Le torero Borja Jiménez était le protagoniste, samedi dernier, du programme Claironde Radio nationale d’Espagneoù il a analysé sa saison 2023 et la victoire du 8 octobre à Les ventesen plus de raconter comment il vit un hiver intense d’entraînement, de tentations et de collecte de prix.
« Le 8 octobre a-t-il changé votre vie ? Cela m’a permis de le vivre comme je le souhaite, du moins je pense, car l’année prochaine, ils doivent venir à des soirées importantes, avec des affiches et des collègues avec lesquels ce n’est pas facile de rivaliser.

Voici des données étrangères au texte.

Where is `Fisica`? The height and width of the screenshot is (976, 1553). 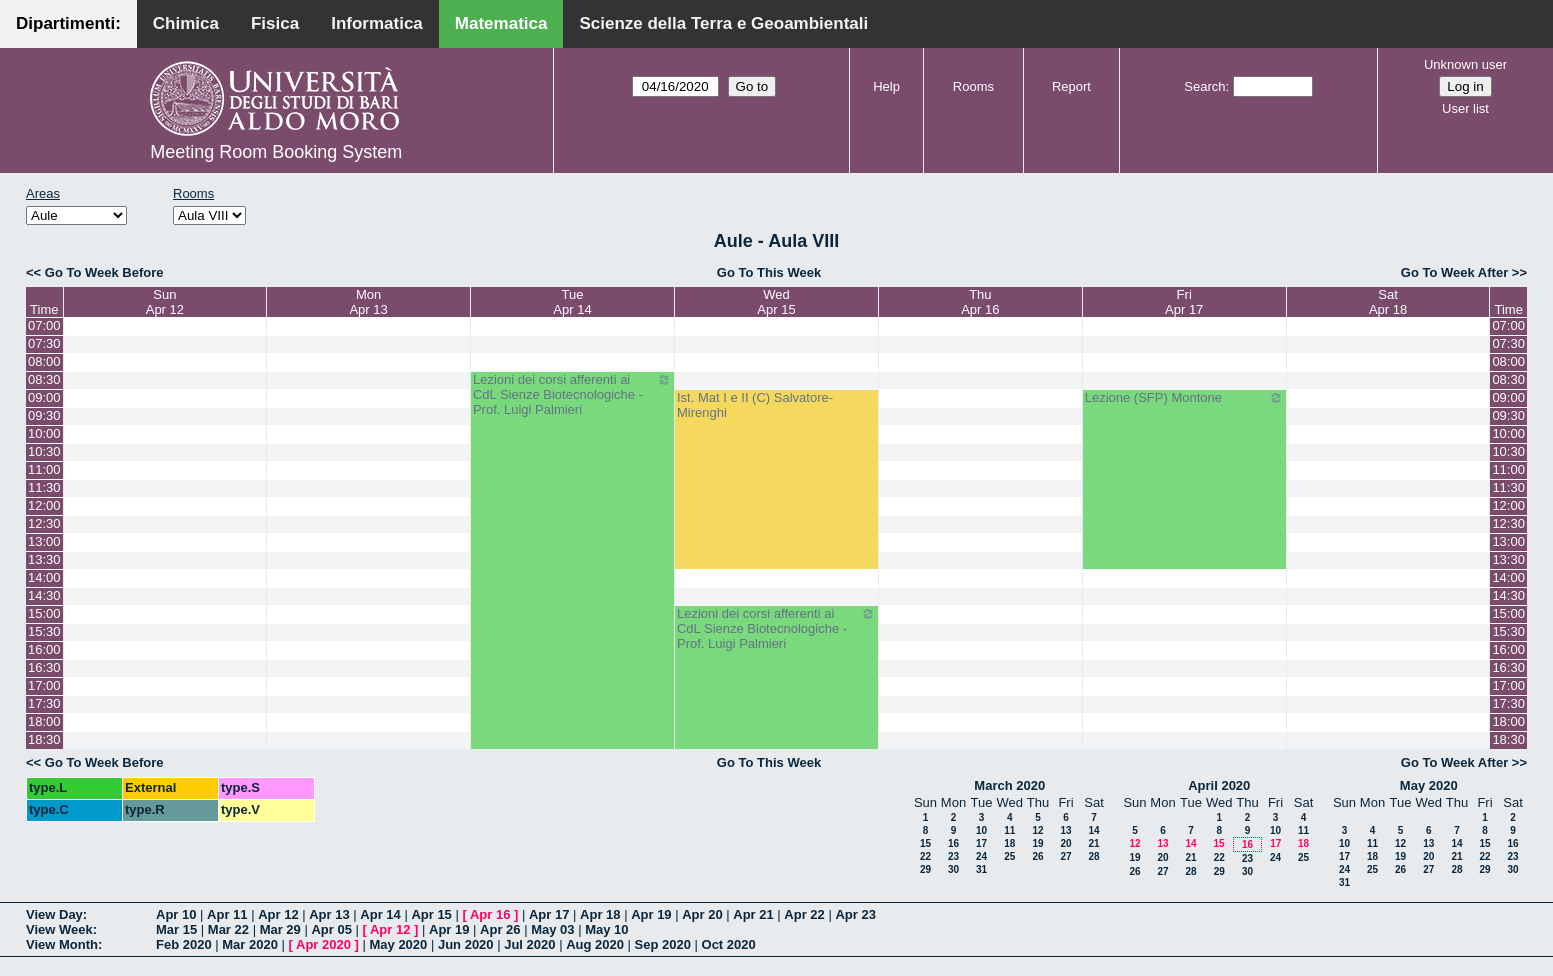
Fisica is located at coordinates (275, 23).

Cela m’a fait monter les larmes aux yeux à plusieurs reprises.le torero a défendu Spartines dans les micros des journalistes Rafa García et Carmen Toro. « Les chiffres sont à un niveau énorme, mais je veux me mesurer à eux et rivaliser avec les meilleurs »expliqua la jeune épée.
Depuis la fin de la saison, « Julián et moi menons une vie assez chargée ; Je fais deux ou trois tentaderos par semaine, combinés à des entraînements, des cérémonies de remise de prix et des rassemblements. Je n’ai toujours pas arrêté depuis la fin de l’année et grâce à ça je me sens mieux.a souligné le matador de Séville.
Et il a également analysé comment, après l’après-midi de Automne, est arrivé deuxième au prix du Oreille d’or de RNE: « Cela m’a donné une grande satisfaction de remporter le vote des fans. »
Aussi, son frère, le torero Javier Jiménez, Il a laissé à ses parents une autre des questions tout au long du programme, interrogeant Borja Quand la puce a-t-elle commencé à changer pour atteindre ce qui a été réalisé en 2023 : « J’ai commencé à changer de puce lorsque la pandémie est arrivée, parce que j’ai commencé à combattre des taureaux beaucoup Taureaux sur le terrain, puisqu’ils n’allaient pas sur la place puisqu’il n’y avait pas de corrida. À chaque fois, j’étais mieux devant eux, surtout ceux qui occupaient la première place. C’est à ce moment-là que j’ai commencé à penser que je pouvais faire quelque chose. corridaet quelque chose de fondamental était l’autonomisation avec julien‘défendu Borja Jiménez dans Clairon.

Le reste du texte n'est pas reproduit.